Rap is full of examples of mothers passing the gift of music on to their sons — or if not the gift of rap music itself, the permission to love it and run into it with open arms. They stand in the background of large moments from every era. Voletta Wallace in the video for “Juicy,” grinning while staring at a Source magazine with the Notorious B.I.G. on the cover. Gloria Carter on “December 4th” from The Black Album, narrating Jay Z’s journey from birth to superstar. Kanye West’s iconic performance of “Hey Mama” at the 2008 Grammy Awards, dressed in all black, a single light shining down on him. And, of course, Tupac’s “Dear Mama,” still rap's greatest ode to the matriarch over 20 years after its recording. Here is a common thread in rap’s history, a genre scrutinized for its inability to see black women, operating in a world that has an inability to see black women. Tupac himself, convicted of sexual abuse, writing the aforementioned “Dear Mama” shortly before he served a prison term. We see this in all aspects of our culture, throughout generations: living manifestations of how, as men, having a mother to whom we would give the world doesn’t stop that same world from convincing us to turn our backs to women who are not our mothers.
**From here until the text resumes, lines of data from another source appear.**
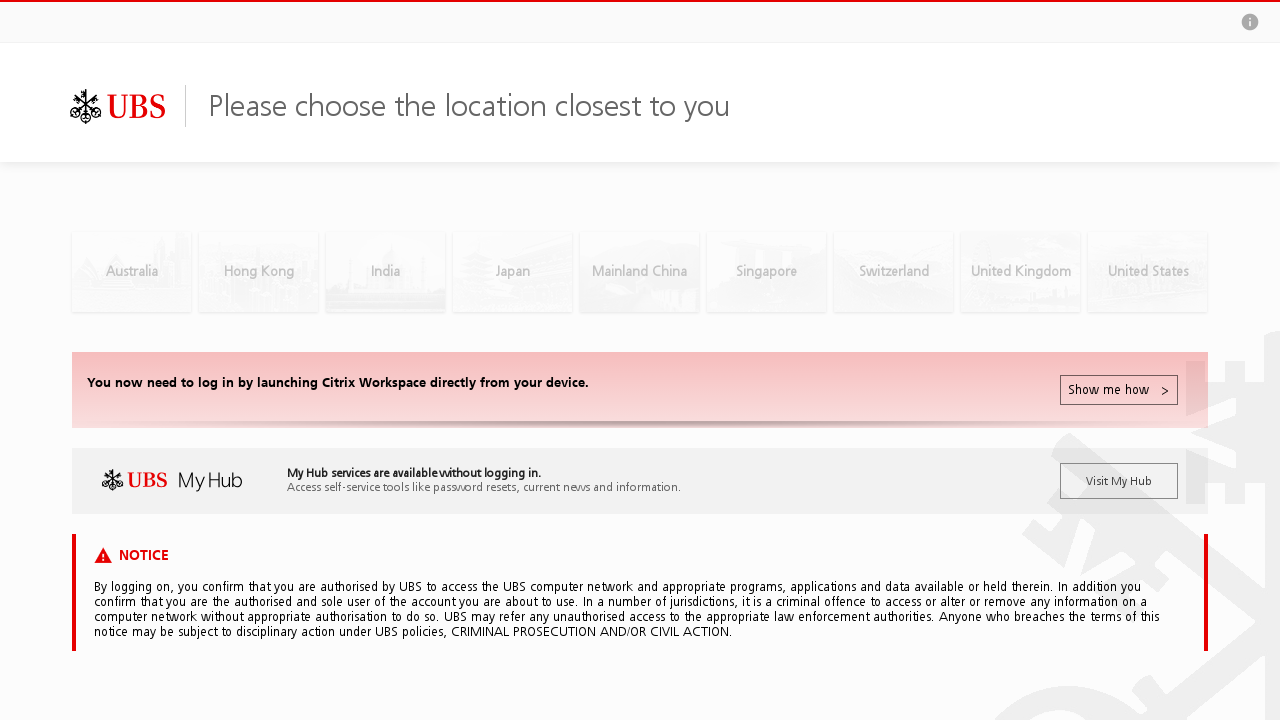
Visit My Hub (1119, 481)
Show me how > (1118, 390)
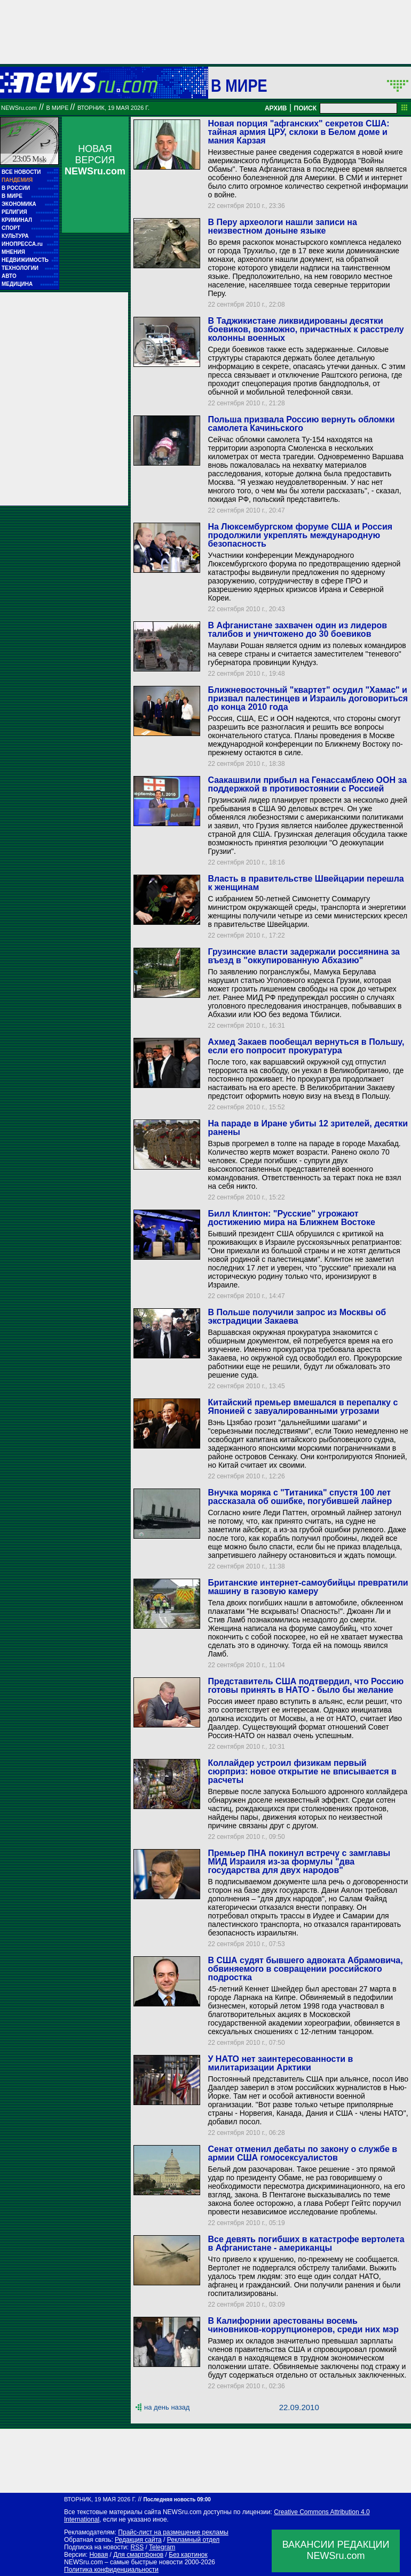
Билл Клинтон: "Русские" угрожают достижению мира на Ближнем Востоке (291, 1218)
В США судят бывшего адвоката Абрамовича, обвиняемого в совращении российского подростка (305, 1969)
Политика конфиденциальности (111, 2569)
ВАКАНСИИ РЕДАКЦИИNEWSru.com (336, 2550)
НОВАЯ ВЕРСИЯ (95, 160)
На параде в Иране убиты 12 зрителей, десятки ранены (308, 1128)
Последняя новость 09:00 (176, 2499)
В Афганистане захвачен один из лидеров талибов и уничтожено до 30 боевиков (297, 629)
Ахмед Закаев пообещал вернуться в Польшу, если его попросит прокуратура (306, 1046)
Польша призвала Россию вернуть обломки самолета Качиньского (301, 424)
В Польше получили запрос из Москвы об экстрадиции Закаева (297, 1316)
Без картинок (188, 2554)
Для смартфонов (138, 2554)
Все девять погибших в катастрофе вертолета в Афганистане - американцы (306, 2243)
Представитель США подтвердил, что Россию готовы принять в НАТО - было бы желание (306, 1685)
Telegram (162, 2547)
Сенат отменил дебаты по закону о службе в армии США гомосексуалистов (302, 2153)
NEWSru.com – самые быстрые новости (123, 2562)
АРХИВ (276, 108)
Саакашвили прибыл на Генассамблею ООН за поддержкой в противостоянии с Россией (307, 784)
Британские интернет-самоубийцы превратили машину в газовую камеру (308, 1587)
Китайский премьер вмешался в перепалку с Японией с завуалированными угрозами (303, 1406)
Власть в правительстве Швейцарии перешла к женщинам (306, 883)
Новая (98, 2554)
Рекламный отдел (193, 2539)
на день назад (166, 2407)
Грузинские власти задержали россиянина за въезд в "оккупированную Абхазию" (304, 956)
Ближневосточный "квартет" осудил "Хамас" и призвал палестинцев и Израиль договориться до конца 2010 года (308, 698)
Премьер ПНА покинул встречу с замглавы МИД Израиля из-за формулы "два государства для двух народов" (299, 1862)
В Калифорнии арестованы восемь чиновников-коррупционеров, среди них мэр (303, 2325)
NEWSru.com (19, 108)
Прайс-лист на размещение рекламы (173, 2532)
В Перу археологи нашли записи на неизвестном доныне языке (282, 226)
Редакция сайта (138, 2539)
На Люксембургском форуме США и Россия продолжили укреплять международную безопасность (300, 535)
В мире (239, 85)
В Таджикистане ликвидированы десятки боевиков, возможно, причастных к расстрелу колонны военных (306, 329)
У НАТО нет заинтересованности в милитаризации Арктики (280, 2063)
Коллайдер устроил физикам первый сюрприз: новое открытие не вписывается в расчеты (302, 1771)
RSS (137, 2547)
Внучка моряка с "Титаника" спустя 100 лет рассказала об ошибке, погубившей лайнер (300, 1497)
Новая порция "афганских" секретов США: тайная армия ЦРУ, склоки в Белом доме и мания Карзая (298, 132)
My favorite sad story about mothers and music that is not a story of my own is the story about Maureen Yancey, J Dilla’s mother. In the summer of 2005, J Dilla was bedridden in Cedars-Sinai Hospital in Los Angeles, where he spent some of his final days suffering from both lupus and a rare blood disorder called thrombotic thrombocytopenic purpura. Dilla moved his studio into his hospital room to work on what would be his final album, Donuts. The process of producing the album called for Dilla to sit up in bed and work with his hands, which were often swollen and ravaged by pain. The story may seem simple to some, especially to someone who has raised a child and watched them chase after anything they love: Maureen would sit by Dilla’s bedside and massage his hands until the pain left them long enough for him to work on the drum machines he used to craft the beats. Donuts, released three days before Dilla’s passing in 2006, is a classic album. It's an album of instrumentals, an album with no language and yet an entire story.

I have always loved this story because it speaks so clearly to how black motherhood sits in rap music and beyond. Where would I be without my mother’s hands? What would J Dilla have done without his mother’s hands, taking the pain from his own? Where would Tupac have been if not for Afeni Shakur, fighting for her life to avoid prison in 1971?
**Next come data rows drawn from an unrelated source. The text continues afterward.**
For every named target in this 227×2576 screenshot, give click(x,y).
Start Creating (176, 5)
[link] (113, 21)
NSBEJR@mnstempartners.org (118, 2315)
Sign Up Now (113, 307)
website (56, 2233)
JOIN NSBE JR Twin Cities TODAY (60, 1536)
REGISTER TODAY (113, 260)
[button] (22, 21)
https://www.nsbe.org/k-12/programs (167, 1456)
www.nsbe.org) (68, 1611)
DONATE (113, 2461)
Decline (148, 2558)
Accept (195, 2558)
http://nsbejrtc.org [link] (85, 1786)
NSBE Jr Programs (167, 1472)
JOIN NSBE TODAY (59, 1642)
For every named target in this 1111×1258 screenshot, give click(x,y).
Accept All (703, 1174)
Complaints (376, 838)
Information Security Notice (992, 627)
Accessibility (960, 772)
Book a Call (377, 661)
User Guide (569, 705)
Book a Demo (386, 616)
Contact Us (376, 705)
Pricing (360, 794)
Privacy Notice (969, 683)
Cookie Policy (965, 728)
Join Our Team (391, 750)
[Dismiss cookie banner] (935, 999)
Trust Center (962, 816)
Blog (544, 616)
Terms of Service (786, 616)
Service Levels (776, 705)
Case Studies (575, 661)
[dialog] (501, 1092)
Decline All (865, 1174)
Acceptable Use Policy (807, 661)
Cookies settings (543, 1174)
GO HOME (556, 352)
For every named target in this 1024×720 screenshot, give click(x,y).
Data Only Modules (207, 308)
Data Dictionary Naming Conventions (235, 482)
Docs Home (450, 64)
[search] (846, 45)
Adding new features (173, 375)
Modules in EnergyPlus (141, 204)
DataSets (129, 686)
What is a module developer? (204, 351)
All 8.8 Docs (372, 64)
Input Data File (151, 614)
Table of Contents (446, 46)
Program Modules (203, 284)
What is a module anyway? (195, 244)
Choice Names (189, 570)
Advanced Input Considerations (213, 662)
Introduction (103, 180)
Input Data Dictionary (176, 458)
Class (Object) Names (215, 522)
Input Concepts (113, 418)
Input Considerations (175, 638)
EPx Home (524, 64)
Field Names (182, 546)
It is not always as explicit as Dilla’s mother effectively coproducing his greatest work, or Tupac’s mother defending herself in a courtroom because she knew that no one else understood how high the stakes were for her. Yet I believe in the legacy of black mothers as more than just birth and burial. I say this as the Cleveland police union in my beloved Ohio issued a statement urging Samaria Rice and her family to use the city’s settlement for the murder of her son Tamir to educate youth on handling fake firearms. I say this as I search for a picture of Sybrina Fulton smiling on Google Images, and see a picture of George Zimmerman smiling in the second row of results. I say this even as Afeni Shakur outlived all of what could have killed her and left us anyway, somehow still too young. The truth is that my mother’s laugh, loud and unforgettable, is still rattling in the sky, all of these years later. I imagine there is a home there for all of these moments; the best parts of life shared by women who did not get a chance to be defined by them. I hope they are looking at them now, spread out along an endless table, hearing all of their children who are still here, trying to carry their names best.